Cavallone: “If you want your work to be progressive, you have to make sure that you listen to the right sources–a few talks and panels seem to cover themes that, by the time Cannes comes, are already overdone. The best conversations are often forward-facing, and instead of reflecting on current trends they strive to bring fresher and more disruptive, maybe less agreeable, opinions to the table.”
Binch: “Cannes helps you understand where and how high the creative bar is set. We don’t design our ideas to win at Cannes. We design them to create brand fame and move business. Quite often the top ideas at the festival are not just the most creative but the most effective–creativity moves product better than anything. You take inspiration not just from the talks, meetings, and casual conversations, but also the show. Awards matter.”
Wollen: “Studying creative opens up people’s minds, surprises them, helps get marketers out of category boxes, expected thinking, rules, and norms.

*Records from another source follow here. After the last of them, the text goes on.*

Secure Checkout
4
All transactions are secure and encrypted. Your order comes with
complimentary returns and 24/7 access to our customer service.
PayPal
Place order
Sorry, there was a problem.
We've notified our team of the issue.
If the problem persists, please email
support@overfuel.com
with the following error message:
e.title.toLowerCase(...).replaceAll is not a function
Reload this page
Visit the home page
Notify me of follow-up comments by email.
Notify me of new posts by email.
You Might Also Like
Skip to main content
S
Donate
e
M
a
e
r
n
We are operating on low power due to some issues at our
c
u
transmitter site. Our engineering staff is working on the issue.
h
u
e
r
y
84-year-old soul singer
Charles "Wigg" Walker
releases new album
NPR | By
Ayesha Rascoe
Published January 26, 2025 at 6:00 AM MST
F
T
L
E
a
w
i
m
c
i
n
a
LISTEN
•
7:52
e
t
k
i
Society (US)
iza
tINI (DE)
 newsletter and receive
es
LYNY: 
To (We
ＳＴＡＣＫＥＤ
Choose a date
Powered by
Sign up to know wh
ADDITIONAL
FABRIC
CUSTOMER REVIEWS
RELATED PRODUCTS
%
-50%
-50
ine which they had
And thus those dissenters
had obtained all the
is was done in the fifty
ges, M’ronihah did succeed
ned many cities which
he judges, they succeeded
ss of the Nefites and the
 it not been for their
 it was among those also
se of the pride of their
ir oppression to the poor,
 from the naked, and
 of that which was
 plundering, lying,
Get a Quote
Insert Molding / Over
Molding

Awards aside, it is incredibly healthy for clients and agencies to be jealous of other people’s great work. Nothing is more motivating and healthy in a competitive marketplace than to see other great work. There is no doubt in my mind that what clients and certainly creatives see at Cannes influences the ideas they come up with and maybe more importantly the ideas they approve and fund in the year to come. ‘I wish I had done that’ is the healthiest thing anyone can say in our business.”